Sustained-Release Voriconazole-Thermogel for Subconjunctival Injection in Horses: Ocular Toxicity and in-vivo Studies

Abstract

Subconjunctival (SC) injection of a thermosensitive voriconazole-hydrogel poly (DL-lactide-co-glycolide-b-ethylene glycol-b-DL-lactide-co-glycolide) (PLGA-PEG-PLGA) may allow for sustained delivery of voriconazole to the anterior segment of the eye. Equine corneas were exposed to voriconazole thermogel (1 and 5 mg), plain thermogel and phosphate buffered solution (PBS) using a Franz Cell diffusion chamber, and analyzed by histology. At 2 hours, no difference was found between treatments for corneal epithelial and stromal thickness.

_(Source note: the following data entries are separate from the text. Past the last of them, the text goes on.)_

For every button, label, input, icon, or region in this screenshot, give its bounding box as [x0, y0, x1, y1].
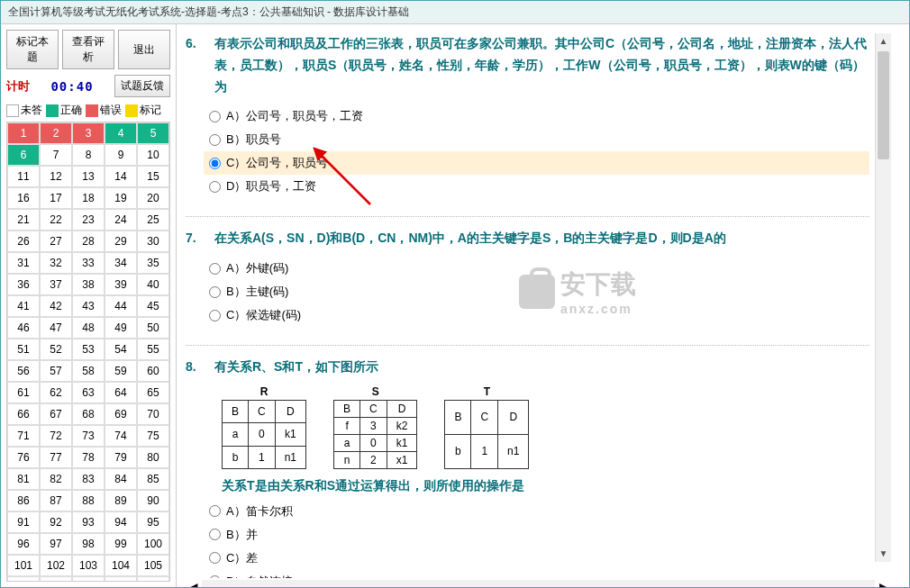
nav-cell-13[interactable]: 13	[72, 166, 105, 187]
nav-cell-23[interactable]: 23	[72, 209, 105, 231]
nav-cell-8[interactable]: 8	[72, 144, 105, 166]
q8-option-c[interactable]: C）差	[204, 547, 869, 570]
nav-cell-82[interactable]: 82	[40, 468, 72, 490]
nav-cell-16[interactable]: 16	[7, 187, 40, 209]
nav-cell-6[interactable]: 6	[7, 144, 40, 166]
q7-radio-b[interactable]	[209, 286, 221, 298]
horizontal-scrollbar[interactable]: ◀ ▶	[186, 578, 891, 587]
nav-cell-25[interactable]: 25	[137, 209, 169, 231]
nav-cell-31[interactable]: 31	[7, 252, 40, 274]
nav-cell-41[interactable]: 41	[7, 295, 40, 317]
scroll-left-icon[interactable]: ◀	[186, 581, 202, 588]
nav-cell-45[interactable]: 45	[137, 295, 169, 317]
nav-cell-46[interactable]: 46	[7, 317, 40, 339]
nav-cell-38[interactable]: 38	[72, 274, 105, 295]
q7-option-a[interactable]: A）外键(码)	[204, 257, 869, 280]
nav-cell-15[interactable]: 15	[137, 166, 169, 187]
q8-radio-a[interactable]	[209, 505, 221, 517]
nav-cell-95[interactable]: 95	[137, 511, 169, 533]
nav-cell-51[interactable]: 51	[7, 339, 40, 360]
nav-cell-49[interactable]: 49	[105, 317, 137, 339]
nav-cell-64[interactable]: 64	[105, 382, 137, 403]
question-nav-wrap[interactable]: 1234567891011121314151617181920212223242…	[6, 122, 170, 582]
nav-cell-29[interactable]: 29	[105, 231, 137, 252]
nav-cell-110[interactable]: 110	[137, 576, 169, 582]
nav-cell-35[interactable]: 35	[137, 252, 169, 274]
nav-cell-50[interactable]: 50	[137, 317, 169, 339]
q6-radio-a[interactable]	[209, 111, 221, 122]
nav-cell-100[interactable]: 100	[137, 533, 169, 555]
nav-cell-86[interactable]: 86	[7, 490, 40, 511]
nav-cell-69[interactable]: 69	[105, 403, 137, 425]
nav-cell-70[interactable]: 70	[137, 403, 169, 425]
q8-option-d[interactable]: D）自然连接	[204, 570, 869, 578]
nav-cell-48[interactable]: 48	[72, 317, 105, 339]
nav-cell-54[interactable]: 54	[105, 339, 137, 360]
q6-radio-d[interactable]	[209, 181, 221, 193]
q6-radio-b[interactable]	[209, 134, 221, 146]
nav-cell-7[interactable]: 7	[40, 144, 72, 166]
nav-cell-36[interactable]: 36	[7, 274, 40, 295]
nav-cell-40[interactable]: 40	[137, 274, 169, 295]
nav-cell-71[interactable]: 71	[7, 425, 40, 447]
nav-cell-12[interactable]: 12	[40, 166, 72, 187]
nav-cell-37[interactable]: 37	[40, 274, 72, 295]
nav-cell-17[interactable]: 17	[40, 187, 72, 209]
nav-cell-106[interactable]: 106	[7, 576, 40, 582]
nav-cell-60[interactable]: 60	[137, 360, 169, 382]
nav-cell-72[interactable]: 72	[40, 425, 72, 447]
nav-cell-14[interactable]: 14	[105, 166, 137, 187]
nav-cell-19[interactable]: 19	[105, 187, 137, 209]
q8-radio-d[interactable]	[209, 575, 221, 578]
q6-option-d[interactable]: D）职员号，工资	[204, 175, 869, 198]
nav-cell-62[interactable]: 62	[40, 382, 72, 403]
nav-cell-61[interactable]: 61	[7, 382, 40, 403]
nav-cell-63[interactable]: 63	[72, 382, 105, 403]
q8-option-b[interactable]: B）并	[204, 523, 869, 547]
nav-cell-47[interactable]: 47	[40, 317, 72, 339]
nav-cell-53[interactable]: 53	[72, 339, 105, 360]
nav-cell-9[interactable]: 9	[105, 144, 137, 166]
nav-cell-94[interactable]: 94	[105, 511, 137, 533]
q7-option-b[interactable]: B）主键(码)	[204, 280, 869, 303]
nav-cell-44[interactable]: 44	[105, 295, 137, 317]
nav-cell-59[interactable]: 59	[105, 360, 137, 382]
exit-button[interactable]: 退出	[118, 30, 170, 69]
nav-cell-89[interactable]: 89	[105, 490, 137, 511]
nav-cell-26[interactable]: 26	[7, 231, 40, 252]
q8-option-a[interactable]: A）笛卡尔积	[204, 500, 869, 523]
nav-cell-80[interactable]: 80	[137, 447, 169, 468]
scroll-up-icon[interactable]: ▲	[876, 33, 891, 50]
nav-cell-1[interactable]: 1	[7, 122, 40, 144]
nav-cell-77[interactable]: 77	[40, 447, 72, 468]
nav-cell-108[interactable]: 108	[72, 576, 105, 582]
q6-option-c[interactable]: C）公司号，职员号	[204, 151, 869, 175]
nav-cell-4[interactable]: 4	[105, 122, 137, 144]
nav-cell-87[interactable]: 87	[40, 490, 72, 511]
nav-cell-68[interactable]: 68	[72, 403, 105, 425]
nav-cell-98[interactable]: 98	[72, 533, 105, 555]
feedback-button[interactable]: 试题反馈	[114, 75, 170, 97]
nav-cell-34[interactable]: 34	[105, 252, 137, 274]
nav-cell-78[interactable]: 78	[72, 447, 105, 468]
nav-cell-39[interactable]: 39	[105, 274, 137, 295]
nav-cell-11[interactable]: 11	[7, 166, 40, 187]
nav-cell-58[interactable]: 58	[72, 360, 105, 382]
nav-cell-74[interactable]: 74	[105, 425, 137, 447]
q7-radio-c[interactable]	[209, 310, 221, 321]
nav-cell-52[interactable]: 52	[40, 339, 72, 360]
nav-cell-66[interactable]: 66	[7, 403, 40, 425]
nav-cell-103[interactable]: 103	[72, 555, 105, 576]
hscroll-track[interactable]	[202, 580, 875, 587]
q7-option-c[interactable]: C）候选键(码)	[204, 303, 869, 327]
nav-cell-99[interactable]: 99	[105, 533, 137, 555]
nav-cell-91[interactable]: 91	[7, 511, 40, 533]
nav-cell-97[interactable]: 97	[40, 533, 72, 555]
nav-cell-83[interactable]: 83	[72, 468, 105, 490]
nav-cell-85[interactable]: 85	[137, 468, 169, 490]
nav-cell-5[interactable]: 5	[137, 122, 169, 144]
q7-radio-a[interactable]	[209, 263, 221, 275]
nav-cell-22[interactable]: 22	[40, 209, 72, 231]
nav-cell-90[interactable]: 90	[137, 490, 169, 511]
nav-cell-101[interactable]: 101	[7, 555, 40, 576]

Artifactss at longer time points precluded analysis. Six horses received 1% topical voriconazole or 1.7% subconjunctival (SC) voriconazole-thermogel. Using a Hackett-McDonald scoring system for inflammation, there were changes in conjunctival swelling and congestion following injection, but no signs of ocular pain. On day 2, drug concentration in tears was not different between groups. For the thermogel group, voriconazole was not detected in the aqueous humor (AH). Three horses received a 1.7% SC voriconazole-thermogel injection 48 and 2 hours prior euthanasia; voriconazole concentrations were above the target minimum inhibitory concentration (MIC) in the tissues of the anterior segment of the eye. Voriconazole-containing thermogel was easy and safe to administer in horses with no adverse effects. The thermogel provided sustained release of voriconazole, and the high lipophilicity and volume of distribution of the drug enhanced the distribution to the ocular tissues, thus making this drug delivery system of potential importance for the treatment of equine keratomycosis.